Inner Sanctum
E: The Environmental Magazine, March, 2001 by Jennifer Bogo
The Hidden Price of Feminine Hygiene Products
The feminine hygiene industry has made revolutionary innovations since the original maxipad--which was nearly three feet long. And we have come a long way from secretly paying for purchases in a box on the counter of drug stores. The products' impact, however, is still very much under wraps.
Deceptively Pure
Ads of GAP-white jeans and confident strolls down the beach don't tell the whole story. In fact, the sterile whiteness of the products themselves can be deceptively reassuring. Although the original cost of chlorine bleaching--the release of some 250 different organochlofines and a product laden with dioxin--was traded in during the mid-1990s for "elemental chlorine-free bleaching" are they really now risk-free?
Even the Food and Drug Administration (FDA) acknowledges that chlorine dioxide, though elementally chlorine free, can still "theoretically generate dioxins at extremely low levels," and, according to the Environmental Protection Agency (EPA), no safe level for dioxin exposure exists. The compound is 10 times more likely to cause cancer than was believed in 1994, says the EPA, and even background levels may lead to health effects, such as developmental delays, birth defects, hormone disruption and immune cell suppression. The toxin accumulates in humans, particularly women's body fat and breast milk, with repeated exposures, and 16,800 tampons over the course of a lifetime certainly qualifies.
Nor is the environment off the hook. The Worldwatch Institute calls elemental chlorine free bleaching a "`low-tar cigarette' approach to the problem of organo-chlorine pollution," reducing (not eliminating) pollution, and not addressing the fundamental problem--the continued use of chlorine. Hydrogen peroxide, oxygen or ozone work just as well, though any bleaching still uses energy and water unnecessarily.
Shock to the System
Another arguable improvement came with the phase-out of all synthetic fibers but one from tampons, says Dr. Philip Tierno, director of microbiology and diagnostic immunology at New York University Medical Center. Independent studies reveal that synthetic fibers, incorporated in the 1970s to increase absorbency, amplify toxins of the Staphylococcus aureus bacteria, which cause Toxic Shock Syndrome (TSS). By 1980, the potentially life-threatening bacterial illness had reached its peak, and carboxymethylcellulose, polyacrylate rayon and polyester were pulled from the market. The fourth fiber, viscous rayon, remains in use today.
"Viscous rayon does amplify toxins less than the others," says Tierno. "Manufacturers are saying nothing's wrong with it, but that's not the case. The lowest risk would be had by using all cotton." The FDA, which regulates feminine hygiene products as medical devices, disagrees, maintaining that rayon tampons are equally safe and that the exact link between tampons and TSS remains unclear.

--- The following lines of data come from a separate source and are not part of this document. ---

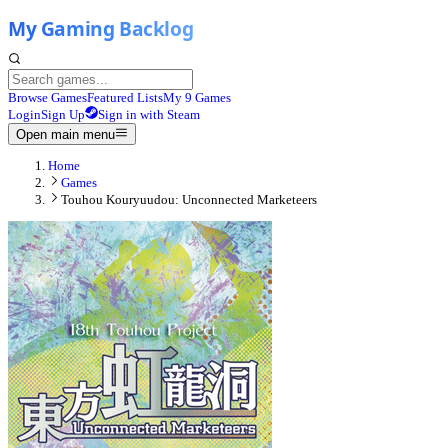
Browse Games
Featured Lists
My 9 Games
Login
Sign Up
Sign in with Steam
Open main menu
Home
Games
Touhou Kouryuudou: Unconnected Marketeers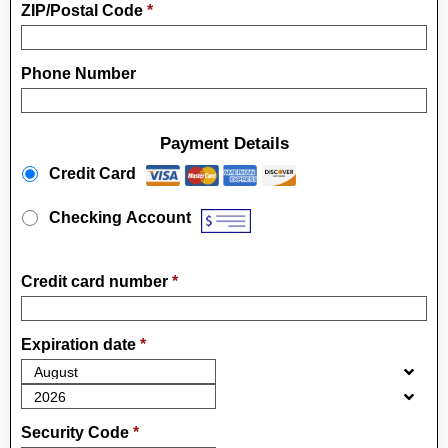
ZIP/Postal Code
*
Phone Number
Payment Details
Payment Method
*
Credit Card
Checking Account
Credit card number
*
Expiration date
*
Security Code
*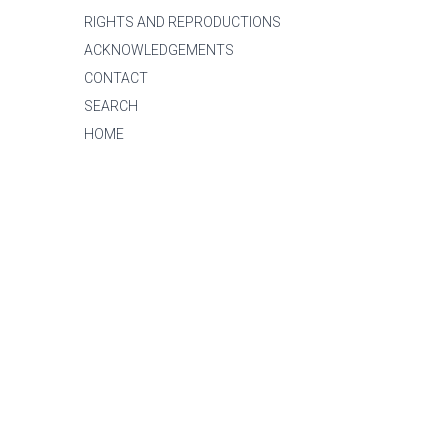
RIGHTS AND REPRODUCTIONS
ACKNOWLEDGEMENTS
CONTACT
SEARCH
HOME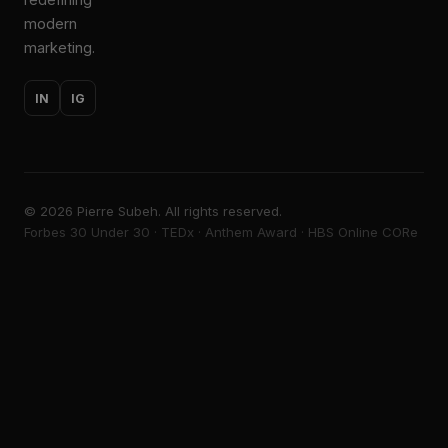
modern
marketing.
IN
IG
©
2026
Pierre Subeh. All rights reserved.
Forbes 30 Under 30 · TEDx · Anthem Award · HBS Online CORe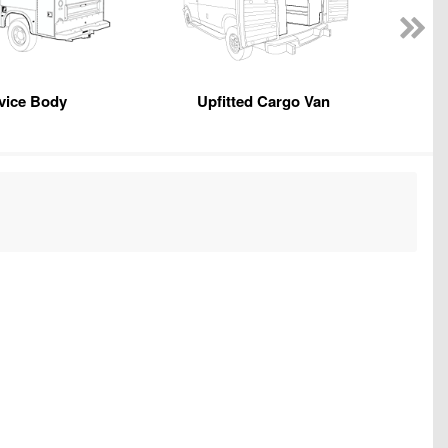
vice Body
Upfitted Cargo Van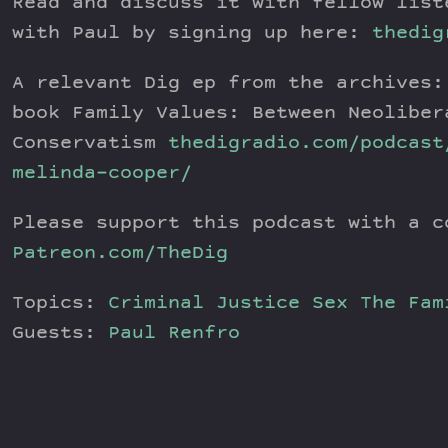
Read and discuss it with fellow list
with Paul by signing up here:
thedig
A relevant Dig ep from the archives:
book Family Values: Between Neoliber
Conservatism
thedigradio.com/podcast
melinda-cooper/
Please support this podcast with a c
Patreon.com/TheDig
Topics:
Criminal Justice
Sex
The Fam
Guests:
Paul Renfro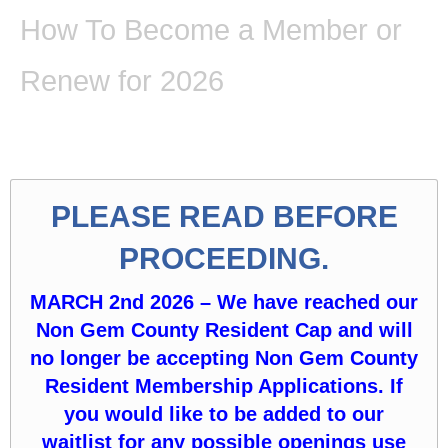
How To Become a Member or
Renew for 2026
PLEASE READ BEFORE
PROCEEDING.
MARCH 2nd 2026 – We have reached our
Non Gem County Resident Cap and will
no longer be accepting Non Gem County
Resident Membership Applications. If
you would like to be added to our
waitlist for any possible openings use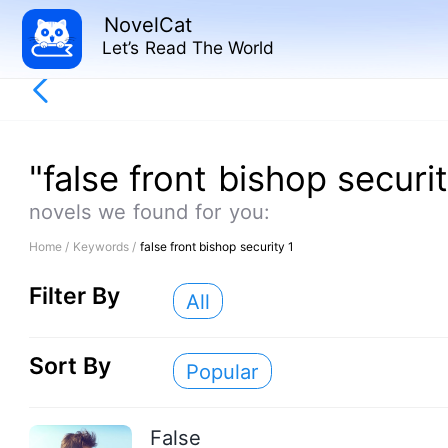
NovelCat
Let’s Read The World
"false front bishop securit
novels we found for you:
Home /
Keywords /
false front bishop security 1
Filter By
All
Sort By
Popular
False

Such government reassurance is little comfort to many women's health advocates: "FDA doesn't do independent testing, it relies on testing by manufacturers," says Amy Allina, program and policy director for the National Women's Health Network. "People may legitimately raise questions about reliability."
Get Out the Vote
Enter the proposed Tampon Safety & Research Act (H.R. 890), which would direct the National Institutes of Health to conduct research on the risks dioxin, synthetic fibers and other additives may pose for the 73 million U.S. women who regularly use tampons, and who may be at disproportionate risk for endometriosis, breast and reproductive cancers.
House representative Carolyn Maloney (D-NY) plans to introduce the bill for the third time in 2001, along with the Robin Danielson Act (H.R. 889), which would direct the Centers for Disease Control and Prevention (CDC) to establish a program to collect data on TSS. (According to the CDC reporting has so far been optional and uneven.)

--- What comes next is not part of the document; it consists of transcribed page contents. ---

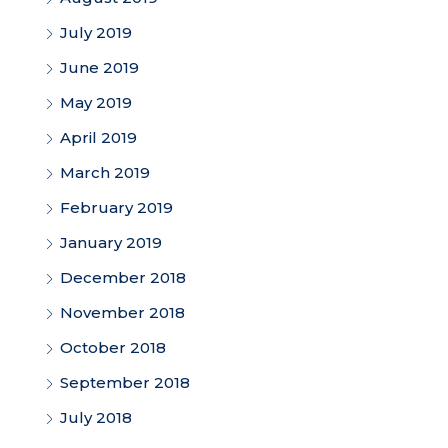
July 2019
June 2019
May 2019
April 2019
March 2019
February 2019
January 2019
December 2018
November 2018
October 2018
September 2018
July 2018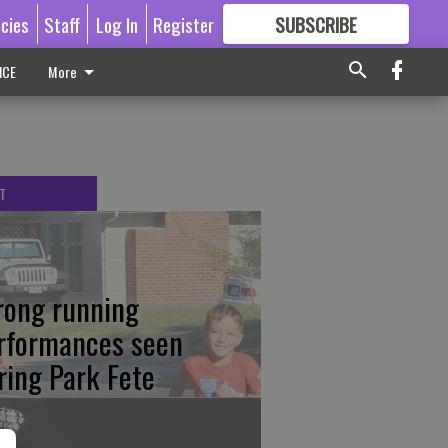
icies
Staff
Log In
Register
SUBSCRIBE
FOR
MORE
GREAT CONTENT
ICE
More
T
rong running
rformances seen
ring Park Fete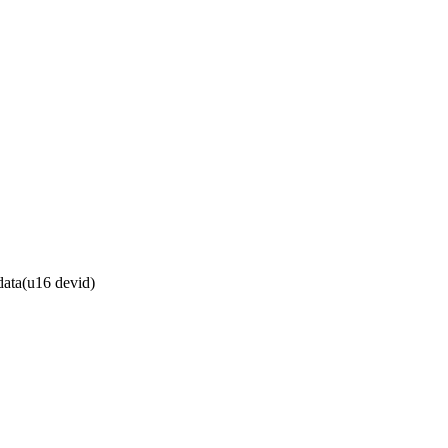
ata(u16 devid)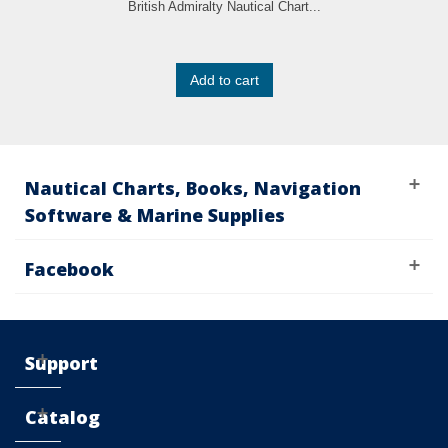
British Admiralty Nautical Chart...
Add to cart
Nautical Charts, Books, Navigation
Software & Marine Supplies
Facebook
Support
Catalog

"We need to find out what the healthiest feminine hygiene product is," says Susan Alderson, vice president of Organic Essentials. "And women will then have a choice." The use of certified organic cotton ensures that none of the 35 different chemicals typically applied to conventional cotton are introduced to Organic Essentials tampons, which are then whitened using totally chlorine-free hydrogen peroxide.

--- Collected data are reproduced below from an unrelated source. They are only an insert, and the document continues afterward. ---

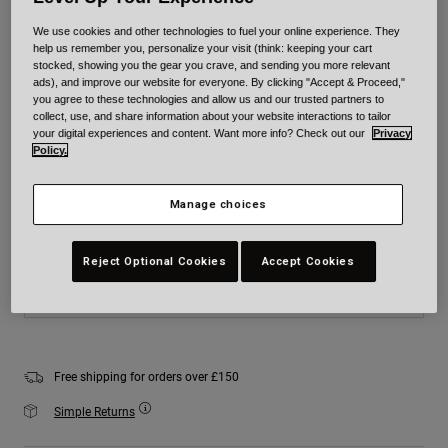
Colour -
White
We use cookies and other technologies to fuel your online experience. They
help us remember you, personalize your visit (think: keeping your cart
stocked, showing you the gear you crave, and sending you more relevant
ads), and improve our website for everyone. By clicking "Accept & Proceed,"
you agree to these technologies and allow us and our trusted partners to
collect, use, and share information about your website interactions to tailor
selected
your digital experiences and content. Want more info? Check out our
Privacy
Policy.
Size
Size Chart
Manage choices
XS
S
M
L
XL
2XL
Reject Optional Cookies
Accept Cookies
Add to Cart
Free shipping for orders over £150
Simple Returns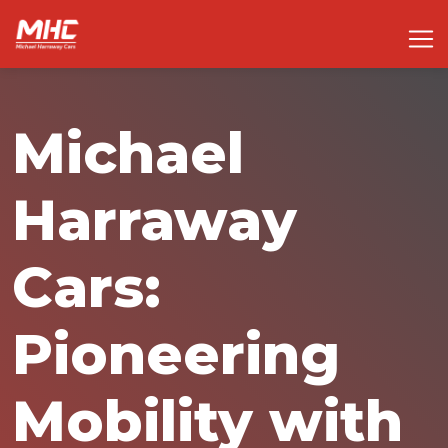
Michael
Harraway
Cars:
Pioneering
Mobility with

Jay Gooch, a toxicologist with Procter & Gamble (P&G), insists the difference between elemental chlorine-free and totally chlorine-free bleaching is "not discernible," and the difference between rayon and cotton fibers, both cellulose, "not consequential." "The research we've done and others have done for us is rigorous and we stand behind it 100 percent," says Gooch. Tampax Naturals, P&G's own all-cotton tampon, was pulled from the market after not proving a big seller.
Environmental Burden
To further complicate an extremely convoluted, personal and emotional subject, yet another aspect to feminine hygiene is often overlooked. According to waste consultant Franklin Associates, 6.5 billion tampons and 13.5 billion sanitary pads, plus their packaging, ended up in landfills or sewer systems in 1998. And according to the Center for Marine Conservation, over 170,000 tampon applicators were collected along U.S. coastal areas between 1998 and 1999.